■ Supplied entries:
::::

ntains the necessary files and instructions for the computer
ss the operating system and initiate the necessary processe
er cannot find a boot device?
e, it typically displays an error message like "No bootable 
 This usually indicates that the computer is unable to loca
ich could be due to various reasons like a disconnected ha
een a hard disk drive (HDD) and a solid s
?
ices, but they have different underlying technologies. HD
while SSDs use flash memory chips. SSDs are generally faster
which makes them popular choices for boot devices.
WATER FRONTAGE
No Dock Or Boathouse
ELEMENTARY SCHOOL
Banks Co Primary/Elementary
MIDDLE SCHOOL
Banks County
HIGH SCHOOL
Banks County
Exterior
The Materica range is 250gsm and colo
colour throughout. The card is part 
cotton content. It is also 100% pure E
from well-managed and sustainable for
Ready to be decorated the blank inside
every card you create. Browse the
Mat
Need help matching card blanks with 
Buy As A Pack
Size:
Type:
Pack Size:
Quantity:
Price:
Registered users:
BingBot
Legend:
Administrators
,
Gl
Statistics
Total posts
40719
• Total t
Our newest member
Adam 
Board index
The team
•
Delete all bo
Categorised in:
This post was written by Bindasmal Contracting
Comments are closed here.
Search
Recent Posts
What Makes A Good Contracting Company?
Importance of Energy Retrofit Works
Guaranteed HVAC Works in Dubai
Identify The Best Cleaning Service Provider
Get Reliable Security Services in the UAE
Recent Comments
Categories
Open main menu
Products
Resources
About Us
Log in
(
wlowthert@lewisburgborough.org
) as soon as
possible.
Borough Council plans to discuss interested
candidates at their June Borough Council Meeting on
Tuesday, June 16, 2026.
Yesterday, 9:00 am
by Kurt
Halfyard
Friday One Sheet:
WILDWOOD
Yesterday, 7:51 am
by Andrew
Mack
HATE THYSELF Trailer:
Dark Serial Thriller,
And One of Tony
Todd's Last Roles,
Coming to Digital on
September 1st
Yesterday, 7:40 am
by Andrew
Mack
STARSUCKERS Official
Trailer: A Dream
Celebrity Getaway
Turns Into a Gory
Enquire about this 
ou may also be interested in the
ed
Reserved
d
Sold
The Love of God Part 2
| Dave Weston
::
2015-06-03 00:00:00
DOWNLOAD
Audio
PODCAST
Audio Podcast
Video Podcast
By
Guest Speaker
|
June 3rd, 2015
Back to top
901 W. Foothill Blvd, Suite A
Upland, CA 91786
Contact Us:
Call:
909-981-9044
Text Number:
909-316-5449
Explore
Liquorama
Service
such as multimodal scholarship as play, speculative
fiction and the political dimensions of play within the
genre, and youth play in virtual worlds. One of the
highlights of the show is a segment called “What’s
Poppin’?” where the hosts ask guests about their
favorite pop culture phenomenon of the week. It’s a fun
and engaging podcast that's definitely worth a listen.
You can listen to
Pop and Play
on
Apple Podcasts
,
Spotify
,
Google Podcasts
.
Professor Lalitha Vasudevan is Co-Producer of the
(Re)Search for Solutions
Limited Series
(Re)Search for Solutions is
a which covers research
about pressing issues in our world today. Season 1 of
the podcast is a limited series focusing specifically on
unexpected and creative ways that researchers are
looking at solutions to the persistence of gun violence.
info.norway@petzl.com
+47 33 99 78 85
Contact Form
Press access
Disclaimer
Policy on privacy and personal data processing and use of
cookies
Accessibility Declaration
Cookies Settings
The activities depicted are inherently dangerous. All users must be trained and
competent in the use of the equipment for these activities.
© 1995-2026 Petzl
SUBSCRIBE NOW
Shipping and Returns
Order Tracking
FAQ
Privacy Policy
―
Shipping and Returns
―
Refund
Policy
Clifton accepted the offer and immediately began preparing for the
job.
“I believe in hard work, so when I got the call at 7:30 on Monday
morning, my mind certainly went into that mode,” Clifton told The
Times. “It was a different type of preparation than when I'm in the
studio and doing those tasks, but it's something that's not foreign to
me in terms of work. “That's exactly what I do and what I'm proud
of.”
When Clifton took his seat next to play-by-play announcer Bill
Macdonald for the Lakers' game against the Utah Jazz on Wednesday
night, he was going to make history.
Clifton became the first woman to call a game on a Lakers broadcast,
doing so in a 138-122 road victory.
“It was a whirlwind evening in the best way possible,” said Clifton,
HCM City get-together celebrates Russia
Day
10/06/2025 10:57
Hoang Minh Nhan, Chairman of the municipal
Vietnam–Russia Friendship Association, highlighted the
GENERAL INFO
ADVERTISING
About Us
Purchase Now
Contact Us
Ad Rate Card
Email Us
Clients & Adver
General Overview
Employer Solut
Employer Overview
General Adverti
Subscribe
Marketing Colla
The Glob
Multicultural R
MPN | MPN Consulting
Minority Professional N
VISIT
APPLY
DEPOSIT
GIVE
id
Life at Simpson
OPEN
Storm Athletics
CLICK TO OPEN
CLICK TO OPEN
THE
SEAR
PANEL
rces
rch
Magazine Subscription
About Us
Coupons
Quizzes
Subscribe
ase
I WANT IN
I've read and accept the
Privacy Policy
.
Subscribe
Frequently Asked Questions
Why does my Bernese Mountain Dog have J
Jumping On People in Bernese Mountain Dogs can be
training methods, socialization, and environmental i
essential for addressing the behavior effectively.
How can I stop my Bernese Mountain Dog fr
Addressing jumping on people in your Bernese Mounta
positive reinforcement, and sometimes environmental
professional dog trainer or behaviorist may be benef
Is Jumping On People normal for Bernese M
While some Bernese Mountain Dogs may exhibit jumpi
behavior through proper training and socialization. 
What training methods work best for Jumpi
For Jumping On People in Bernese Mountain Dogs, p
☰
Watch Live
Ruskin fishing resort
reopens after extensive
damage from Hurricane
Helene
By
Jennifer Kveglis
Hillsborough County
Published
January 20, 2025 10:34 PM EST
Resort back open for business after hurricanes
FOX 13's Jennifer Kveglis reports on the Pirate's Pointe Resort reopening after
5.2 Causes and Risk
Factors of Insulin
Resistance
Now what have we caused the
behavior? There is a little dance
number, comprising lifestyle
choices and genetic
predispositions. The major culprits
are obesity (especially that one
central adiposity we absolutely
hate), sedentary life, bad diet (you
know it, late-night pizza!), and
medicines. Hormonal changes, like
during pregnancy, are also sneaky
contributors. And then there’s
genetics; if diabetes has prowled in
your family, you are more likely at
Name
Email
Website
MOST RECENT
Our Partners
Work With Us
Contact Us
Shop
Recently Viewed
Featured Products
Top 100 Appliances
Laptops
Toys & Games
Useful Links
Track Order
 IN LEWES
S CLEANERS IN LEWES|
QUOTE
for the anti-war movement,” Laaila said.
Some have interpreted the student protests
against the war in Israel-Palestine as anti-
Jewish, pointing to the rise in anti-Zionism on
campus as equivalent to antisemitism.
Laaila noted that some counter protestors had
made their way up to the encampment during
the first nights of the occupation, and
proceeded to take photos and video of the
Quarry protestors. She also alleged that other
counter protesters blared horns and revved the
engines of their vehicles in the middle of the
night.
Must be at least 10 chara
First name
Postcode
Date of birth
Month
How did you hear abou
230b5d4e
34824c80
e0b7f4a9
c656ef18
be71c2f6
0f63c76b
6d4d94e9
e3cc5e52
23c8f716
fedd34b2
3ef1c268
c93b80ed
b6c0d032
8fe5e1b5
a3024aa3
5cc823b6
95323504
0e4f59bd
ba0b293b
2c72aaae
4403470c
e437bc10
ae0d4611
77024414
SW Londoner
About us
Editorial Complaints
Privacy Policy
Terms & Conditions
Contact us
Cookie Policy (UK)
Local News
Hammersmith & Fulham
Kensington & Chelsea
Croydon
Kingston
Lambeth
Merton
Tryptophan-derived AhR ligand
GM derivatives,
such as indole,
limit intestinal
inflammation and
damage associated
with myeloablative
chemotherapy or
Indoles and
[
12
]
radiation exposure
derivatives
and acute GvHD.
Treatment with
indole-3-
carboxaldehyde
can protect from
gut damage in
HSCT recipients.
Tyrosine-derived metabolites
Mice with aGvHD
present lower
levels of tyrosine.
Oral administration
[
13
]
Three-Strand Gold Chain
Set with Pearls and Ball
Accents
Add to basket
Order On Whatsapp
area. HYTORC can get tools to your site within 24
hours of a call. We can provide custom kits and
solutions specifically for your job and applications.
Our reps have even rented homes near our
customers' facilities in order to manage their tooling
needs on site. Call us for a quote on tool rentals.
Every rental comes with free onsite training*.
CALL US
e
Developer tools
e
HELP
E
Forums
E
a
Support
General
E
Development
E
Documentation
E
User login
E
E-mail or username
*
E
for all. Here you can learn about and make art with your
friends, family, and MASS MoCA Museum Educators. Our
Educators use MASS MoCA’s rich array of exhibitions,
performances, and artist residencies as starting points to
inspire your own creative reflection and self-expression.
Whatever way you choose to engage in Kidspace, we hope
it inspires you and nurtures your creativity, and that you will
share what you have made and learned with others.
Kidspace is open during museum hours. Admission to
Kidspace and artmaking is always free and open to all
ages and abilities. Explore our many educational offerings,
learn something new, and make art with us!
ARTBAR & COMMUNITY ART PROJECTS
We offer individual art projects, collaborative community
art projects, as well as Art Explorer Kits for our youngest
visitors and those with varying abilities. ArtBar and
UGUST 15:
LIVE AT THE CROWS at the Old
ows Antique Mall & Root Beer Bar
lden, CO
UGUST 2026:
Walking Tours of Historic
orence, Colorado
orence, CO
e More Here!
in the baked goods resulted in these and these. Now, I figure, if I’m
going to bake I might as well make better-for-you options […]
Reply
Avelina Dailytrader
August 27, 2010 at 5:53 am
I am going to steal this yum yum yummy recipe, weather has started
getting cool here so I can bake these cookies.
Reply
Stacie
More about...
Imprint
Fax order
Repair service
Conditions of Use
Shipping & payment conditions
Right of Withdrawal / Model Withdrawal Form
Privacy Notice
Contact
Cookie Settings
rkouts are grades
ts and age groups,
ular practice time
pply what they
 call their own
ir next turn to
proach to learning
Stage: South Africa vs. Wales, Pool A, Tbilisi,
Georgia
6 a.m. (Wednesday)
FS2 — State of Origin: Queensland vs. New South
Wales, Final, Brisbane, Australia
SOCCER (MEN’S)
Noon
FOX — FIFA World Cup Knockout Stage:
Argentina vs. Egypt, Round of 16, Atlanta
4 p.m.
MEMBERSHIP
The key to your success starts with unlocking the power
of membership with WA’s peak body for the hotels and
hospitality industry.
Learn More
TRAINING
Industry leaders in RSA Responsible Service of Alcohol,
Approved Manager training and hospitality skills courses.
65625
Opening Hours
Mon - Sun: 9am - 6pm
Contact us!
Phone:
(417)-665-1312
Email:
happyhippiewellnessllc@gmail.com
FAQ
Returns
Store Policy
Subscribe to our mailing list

::::

■ Exercise details:
Count the lines above with the string "something"; report only that figure.

■ Written reply:
2